Selection & Applications

·  High speed, moderate‑to‑heavy loads (spindles, high‑speed gearboxes, turbochargers).

·  Naturally low friction against rolling elements.

·  Good thermal conductivity, helps remove frictional heat.

Precautions:

·  High cost (cast or machined from solid).

·  Susceptible to corrosion from certain lubricant additives (active sulphur).

·  High density (≈8.5 g/cm³) – at very high speeds, centrifugal forces are significant.

Experience counts:

·  Speed limit can be determined from oil film forces between pockets and rolling elements.

·  Temperature effects on strength are openly available.

·  Dark spots on brass surface after operation indicate lubricant corrosion – change oil type.

·  Short‑term temperature allowed up to 180°C, but above 150°C check hardness every 500 hours.

·  Correction factor: multiply calculated limiting speed by 0.85 as practical safety margin.

(F) Machined Steel Cage

Selection & Applications:

·  Very large bearings (wind turbine main shafts, rolling mills, slewing rings).

·  High reliability, impact resistance, wide temperature range (-40°C to +200°C).

·  Typically riveted or one‑piece construction.

Precautions:

·  Heavy - high centrifugal forces, not suitable for high speed.
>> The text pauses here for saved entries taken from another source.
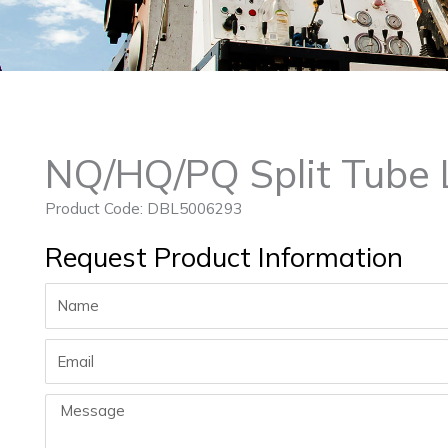
NQ/HQ/PQ Split Tube 
Product Code: DBL5006293
Request Product Information
Name
Email
Message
·  Requires anti‑rust treatment (silver, zinc plating, or phosphating).

·  High machining precision required to avoid rolling element jamming.
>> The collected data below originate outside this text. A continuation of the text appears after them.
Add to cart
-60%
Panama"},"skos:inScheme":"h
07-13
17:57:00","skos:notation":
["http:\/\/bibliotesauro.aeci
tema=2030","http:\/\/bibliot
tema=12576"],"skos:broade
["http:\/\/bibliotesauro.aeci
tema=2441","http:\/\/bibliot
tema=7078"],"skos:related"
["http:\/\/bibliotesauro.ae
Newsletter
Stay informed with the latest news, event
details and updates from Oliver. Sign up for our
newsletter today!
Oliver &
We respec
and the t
·  Inspection: use borescope to check pocket edges - plastic deformation means increase hardness or enlarge fillet.

·  Maintenance: check rivets for looseness every 2000 hours.

Experience counts:

·  Correction: actual permissible speed = calculated limiting speed × thermal balance factor (typically 0.8–0.9).
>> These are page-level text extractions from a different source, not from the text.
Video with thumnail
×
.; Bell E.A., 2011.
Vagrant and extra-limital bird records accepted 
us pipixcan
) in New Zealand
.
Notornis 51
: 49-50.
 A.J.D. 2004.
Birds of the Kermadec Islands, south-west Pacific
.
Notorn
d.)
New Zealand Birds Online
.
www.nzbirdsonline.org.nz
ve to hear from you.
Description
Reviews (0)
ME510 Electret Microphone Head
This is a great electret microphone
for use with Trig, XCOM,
·  Fatigue life checked at 10⁷ cycles based on material strength.

(G) Aluminium Alloy Cage

Selection & Applications:

·  Aero‑engine main shafts, high‑speed compressors.

·  Lightweight (≈2.7 g/cm³), high specific strength.

·  Usually hard anodised to improve wear resistance.

Precautions:

·  Sensitive to fretting wear (once anodised layer is damaged, base metal wears rapidly).

·  Higher thermal expansion than steel - guide clearance requires special design at high temperature.

·  Not for alkaline lubricants or seawater environments.

·  Inspection: anodised layer must not peel - if peeling occurs, replace immediately.

Experience counts:

·  Empirical assembly clearance: at room temperature, guide clearance 0.02-0.04 mm larger than for steel cages.

·  If vibration spectrum shows half‑frequency whirl, reduce speed by 10% or increase oil flow.

·  Finite element analysis well established – thermal and centrifugal stresses can be accurately calculated.

·  Rotordynamic models can predict cage whirl stability.